Back in 2016, Salt Lake City-based Heirloom Games launched a “Make a Better Dreidel” campaign that was also oversubscribed (in this case by 224%), offering an elegant top, machine-tooled from a solid block of aluminum with a better grip, and a ball-bearing point for improved spin.
Otherwise, it was a traditional sevivon: four sides engraved with Hebrew letters that would fall sometime after spinning – which might be better than the Limbo. After all, a sevivon that spins for hours will slow your game down to the point where it is no fun at all.
But where did this holiday game come from? It did not originate in Israel, where sevivonim are inscribed with the letters: nun, gimel, heh and peh, standing for ness gadol hayah poh, “A great miracle happened here.” In the Diaspora, the fourth side of the sevivon was for generations marked with a shin for the word sham — “A great miracle happened there.”
According to Israeli collector Rachel Bar Lev, “The top is not Jewish in origin and its connection to Hanukkah is late.” She notes that archeologists have found tops dating back to as early as 2000 BCE.
“The tops most widely known in Israel are those with four sides, but around the world there are also tops with six and eight sides… Tops are also used in gambling. On such tops you can find letters instructing the player to pay the others, take the winnings, etc. …So, for example, in Italy, the letters P,O,M,N are on the sides, meaning Pone ‘put’ (pay into the pot); Omne, ‘all’ (you won it all); ‘Medium’ (half, take half the pot); and ‘Nihil’, zero, nothing (you lose).”
As Encyclopaedia Britannica has it, teetotums – the generic term for any multi-sided spinning tops having usually 4, 6, 8, or 12 sides marked with distinctive symbols – have been used in games of chance throughout history.
“A common gambling game with a teetotum played since medieval times is put and take, in which the various sides have symbols instructing the players to either put money in the pot or take from the pot.”
According to a post on Put & Takes and Teetotums by antique gambling memorabilia collector Robert Eisenstadt – whose extensive online collection includes sevivonim – “The Dreidel (a four-sided spinner with Put & Take-like instructions on the sides) was developed in 16th century Germany.”
Bar Lev agrees, “The Hanukkah sevivon, whose identifying characteristics are four sides, spindle and point, came to us from Germany. On Christmas in December, German children would play with tops to win nuts.” The tradition spread to the neighboring Jewish communities.
“We find the German influence on our sevivon in the letters engraved on it. N, G, H, S were letters in German which were: N = Nichts – nothing; G = Ganz – everything; H = Halb – half; S = Stell ein – Put one in.”
According to Bar Lev, it was the Jews of Austro-Hungarian Poland who brought the sevivon game to the pre-state Land of Israel. “As part of the ‘conversion’ process, the sevivon’s acronym was Hebraicized to nun, gimel, heh, shin and received a new meaning: ness gadol hayah sham.”

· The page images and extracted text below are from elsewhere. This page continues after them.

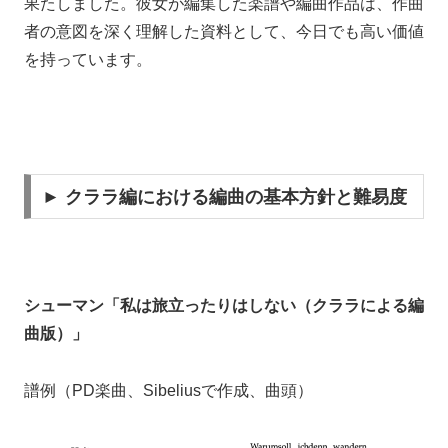
果たしました。彼女が編集した楽譜や編曲作品は、作曲
者の意図を深く理解した資料として、今日でも高い価値
を持っています。
► クララ編における編曲の基本方針と難易度
シューマン「私は旅立ったりはしない（クララによる編
曲版）」
譜例（PD楽曲、Sibeliusで作成、曲頭）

It wasn’t called sevivon at that time, but a dreidel, from the Yiddish word “dreyen,” similar to German words “drehen” (“rotate” or “spin”) or perhaps “kreisel” (“gyro”).

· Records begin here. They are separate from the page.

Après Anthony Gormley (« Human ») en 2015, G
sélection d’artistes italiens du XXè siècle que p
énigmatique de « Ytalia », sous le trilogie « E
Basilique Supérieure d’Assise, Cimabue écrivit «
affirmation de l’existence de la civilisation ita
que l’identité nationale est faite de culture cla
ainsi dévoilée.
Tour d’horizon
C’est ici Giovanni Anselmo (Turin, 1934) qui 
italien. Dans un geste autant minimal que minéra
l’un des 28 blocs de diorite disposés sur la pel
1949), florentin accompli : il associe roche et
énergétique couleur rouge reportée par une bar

Sevivon comes from the three-letter root word “SVV” (“to turn”) and, according to some sources, the word was invented in 1887 by five-year-old Itamar Ben-Avi, the first native speaker of modern Hebrew as the son of Eliezer Ben-Yehuda, the driving spirit behind the revival of the Hebrew language.
But the first usage of the word in print was on December 24, 1897, by journalist David Isaiah Silberbusch, who took credit for inventing the word.
There were other attempts at Hebraicizing dreidel. National poet Hayim Nahman Bialik suggested “kirkar” (from the root “krkr” – “to spin”) and author Mendele Mocher Sforim offered up “hazarzar” (from the root “hzr” – “to return”) but neither caught on.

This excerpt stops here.